NAME: ENCE 610: Environmental Chemistry FINAL EXAM (Fall 2012) 3. (100 points) Students in my lab use phosphate-based buffer solutions when running kinetics

experiments. These buffers are useful because phosphate does not interfere with the reactions taking place and because the three pKa values associated with phosphoric acid cover a large portion of the pH scale. In this question, you are asked to investigate the generation of phosphate buffers and to draw titration curves and buffer intensity profiles.

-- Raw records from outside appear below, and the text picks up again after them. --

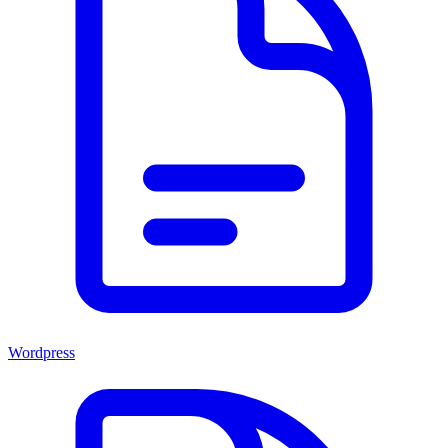
Wordpress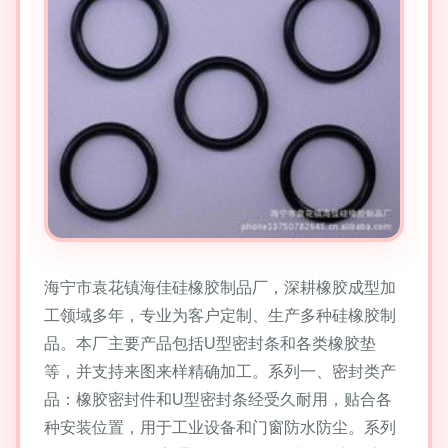
海宁市袁花镇海佳硅橡胶制品厂，深耕橡胶成型加
工领域多年，专业为客户定制、生产多种硅橡胶制
品。本厂主要产品包括U型密封条和各类橡胶垫
等，并支持来图来样精确加工。系列一、密封类产
品：橡胶密封件和U型密封条经受久耐用，贴合各
种安装位置，用于工业设备和门窗防水防尘。系列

a. (30 points) Indicate the mass of H3PO4, NaH2PO4, Na2HPO4, and Na3PO4 that must be added to 1 L of deionized water to generate the following buffer solutions:

i. 10 mM phosphate buffer (TOTPO4 = 10 mM) at pH 6.2.

ii. 25 mM phosphate buffer (TOTPO4 = 25 mM) at pH 9.1.

b. (35 points) Consider a 100 mL solution of the 25 mM phosphate buffer described above in part a.ii. Starting from pH 9.1, you add 10-1 M NaOH to titrate to pH = 12 and 2×10-1 M HCl to titrate to pH = 2. Draw the titration curve with pH on the y-axis and the volume of titrant (in mL added) on the x-axis. Use negative values to account for the volume of acid added and positive values for volume of base added. Be sure to choose appropriate scales for your plot.

c. (20 points) Plot the buffer intensity for the following solutions:

i. 10 mM phosphate buffer (TOTPO4 = 10 mM)

ii. 25 mM phosphate buffer (TOTPO4 = 25 mM)

d. (15 points) You want to buffer the pH of your solution at pH = 9.1 such that pH does not deviate by more than 0.05 units when 10-4 M of acid/base is added. Is the 10 mM buffer sufficient? What is the minimum buffer strength needed to insure these conditions are met?